One night at dinner she mentioned she was trying to make a doctor's appointment for the next day. I told her I would go with her so she would have company and not feel alone. Her eyes opened wide and she stared at me and said, “But you are on vacation, you don't want to do that!” I looked back straight in her eyes and said, “Yes, I do.” Her jaw dropped, and looking even more intensely into my face she said, “I believe you.” And then she started to cry, and apologized. Later I told her that the two years I spent in close communion with Naomi, by her side through all her medical treatments and living with her in foreign cities, was the best time of my life. “We were burning the candle at both ends.” I said.
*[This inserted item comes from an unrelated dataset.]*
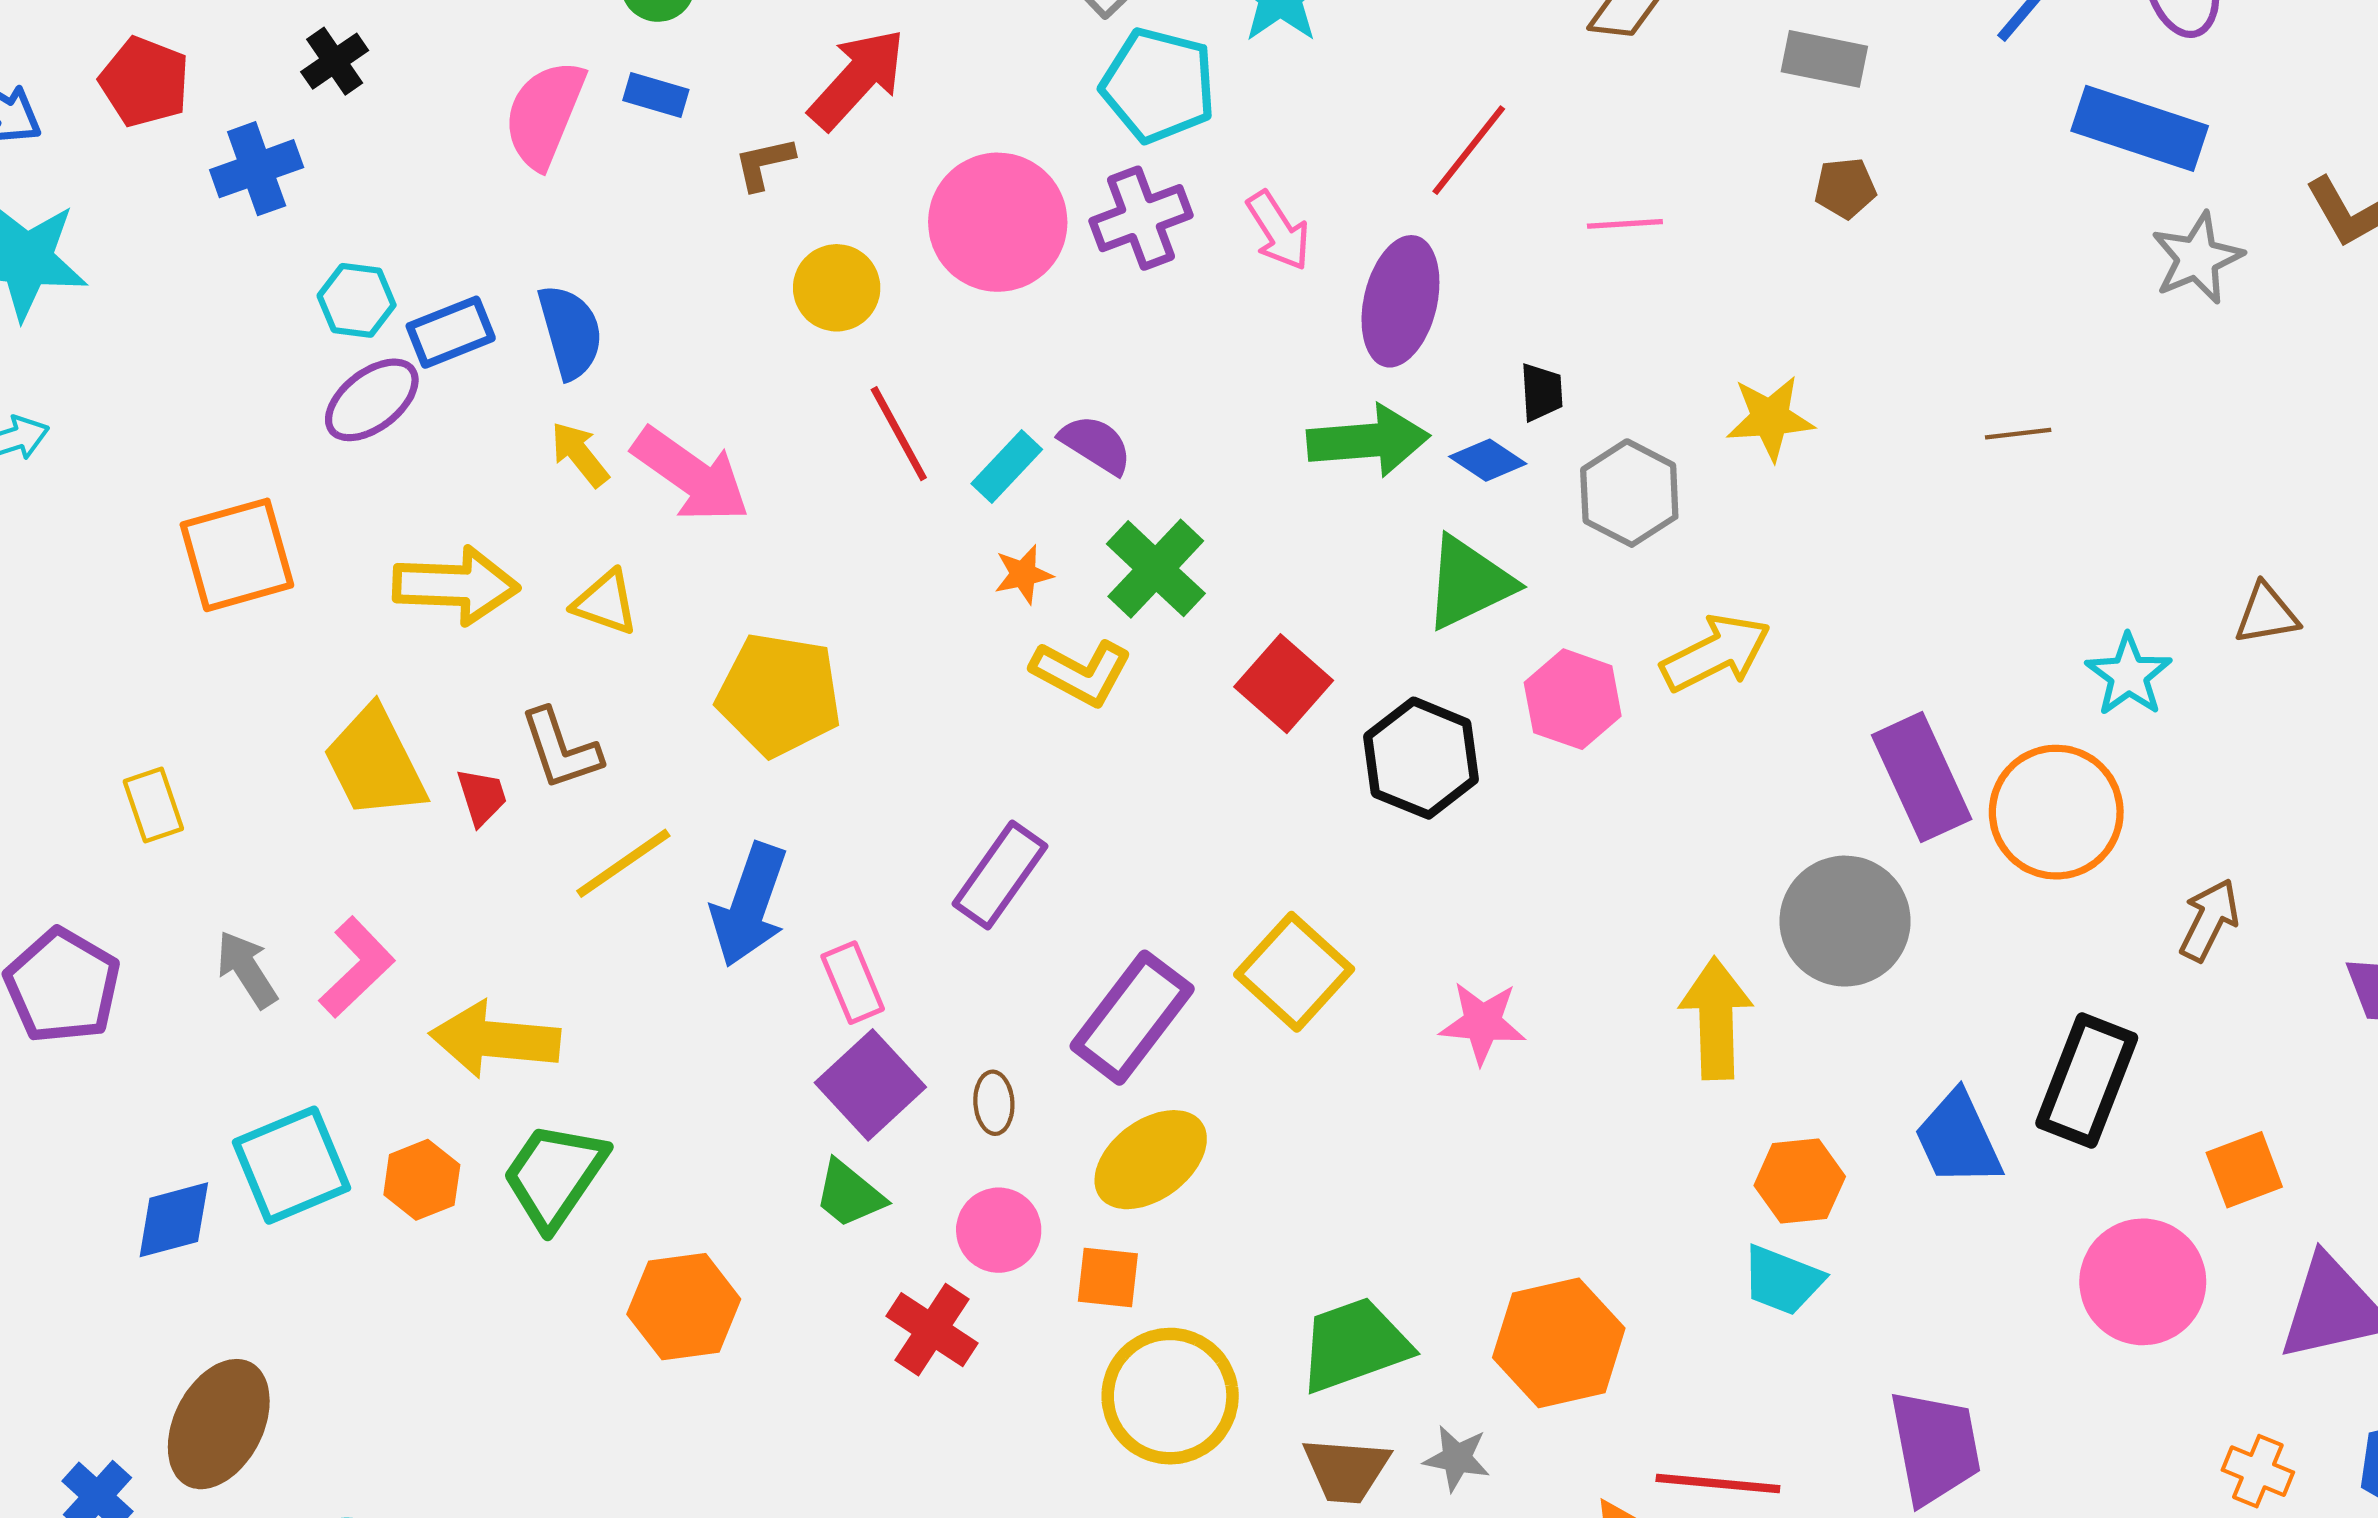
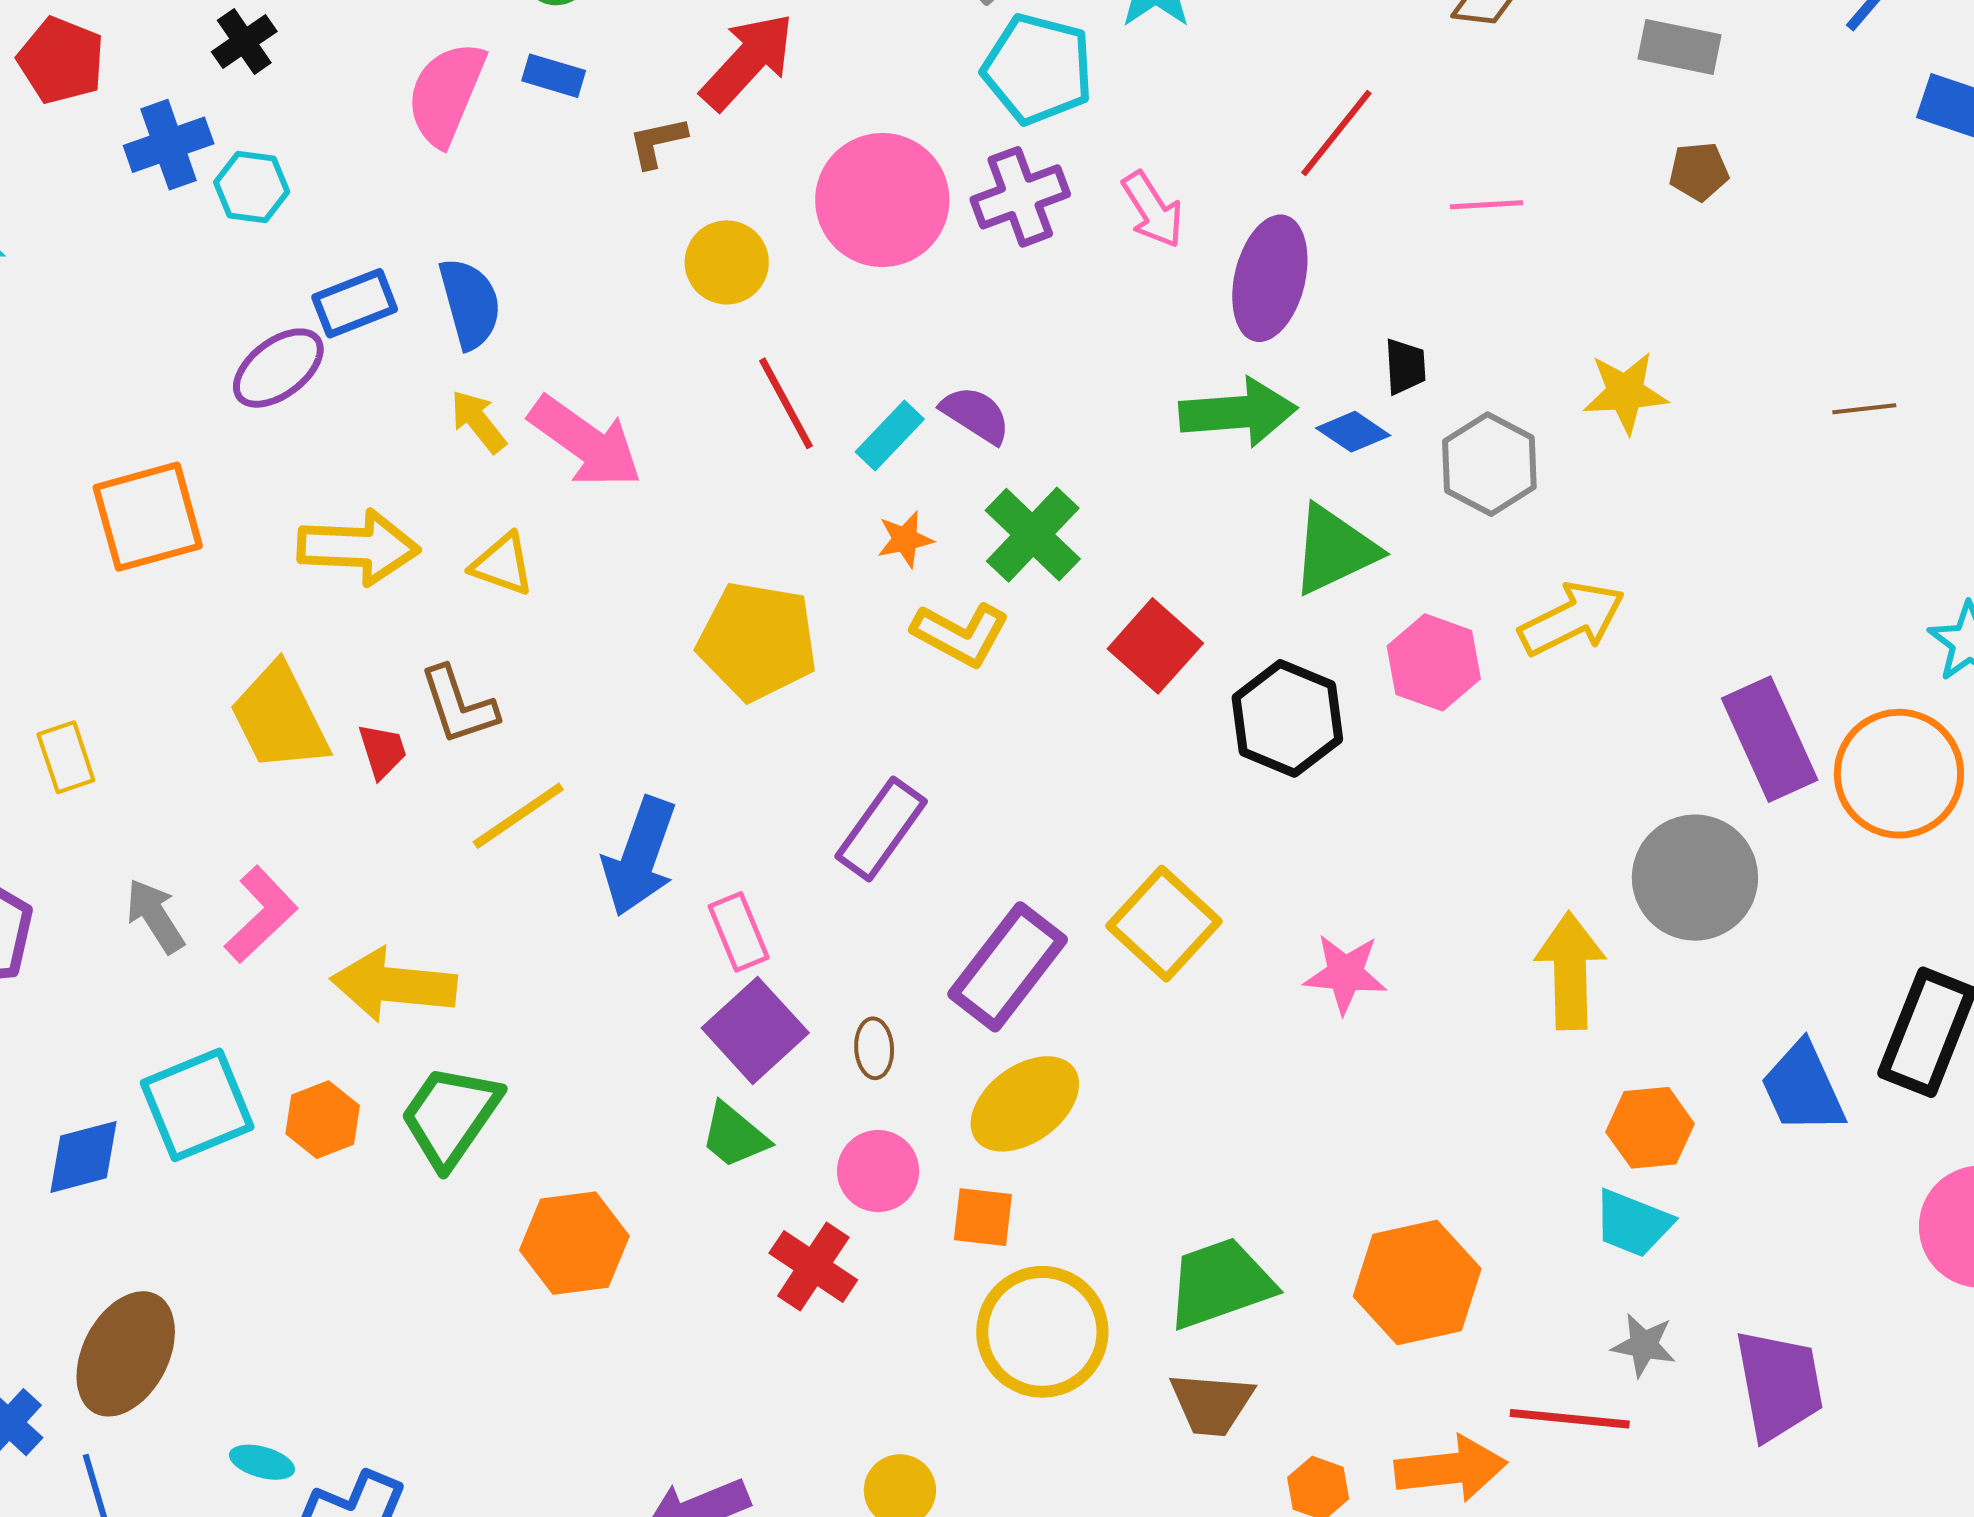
cyan hexagon: (357, 300) -> (252, 187), moved
yellow pentagon: (779, 695) -> (757, 641), moved
gray star: (1457, 1458) -> (1644, 1345), moved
I left Cia a couple days ago and THE DREAM put everything in place for me. I found a lady from Bali who is renting me her car. Anne, a young woman from Finland who is a friend of Cia's has given me the keys to her bamboo house up the coast in a place that Cia wrote on her list of places for me to visit. I am now in the bamboo house, making paintings, visiting nearby villages, swimming in the sea, taking photographs, and continuing creatively.

Cia said, “There is a reason we met.” We will meet again. I left a few of my things with her so must return before leaving for New Zealand in about a week.